Overcoming an elbow fracture sustained three days earlier, the Dutch great won her second world road race title with an attack in the last 600 meters that caught the other eight leaders napping.

The 39-year-old rider and her Dutch teammates were in disbelief at the finish after she put the exclamation mark on a 164.3-kilometer event. She became the oldest man or woman to win a world championships road race, according to Gracenote.

The 2019 World champion and reigning Olympic and world time trial winner claimed cycling’s triple crown this year when she landed the Italian, French and Spanish tours.

But for Van Vleuten, who will retire at the end of next season, what she did on Saturday was extra special.

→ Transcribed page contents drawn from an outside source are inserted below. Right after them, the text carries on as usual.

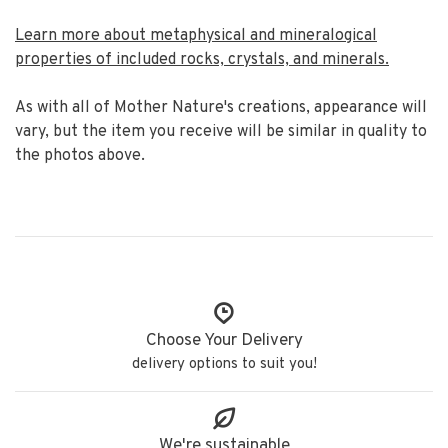
Learn more about metaphysical and mineralogical
properties of included rocks, crystals, and minerals.
As with all of Mother Nature's creations, appearance will
vary, but the item you receive will be similar in quality to
the photos above.
Choose Your Delivery
delivery options to suit you!
We're sustainable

“Maybe this is my best victory . . . I am still speechless, I still can’t believe it,” she said. “It took me some time to realize I’d really pulled it off because I’m waiting for the moment that they tell me there was someone in front or it was a joke. I had the feeling it cannot be true.”

She crashed in Wednesday’s mixed team relay at the worlds and sustained the fracture, describing the pain during Saturday’s race as “hell.”

The win also continues the domination of the Dutch women, who have finished on the road race podium at all but three of the last 20 worlds.

Earlier Saturday, Britain’s Zoe Backstedt celebrated her 18th birthday by turning the junior road event into a one-woman race.

In wet and cold conditions, Backstedt cycled away from the peloton with a solo attack at 10 kms and stayed clear for the remaining 57 kms to win by more than two minutes. Eglantine Rayer of France was second ahead of Dutch rider Nienke Vinke.

Backstedt retained her junior road race title and also is a world champion on the track and in cyclocross.

The championships end Sunday with the men’s road race.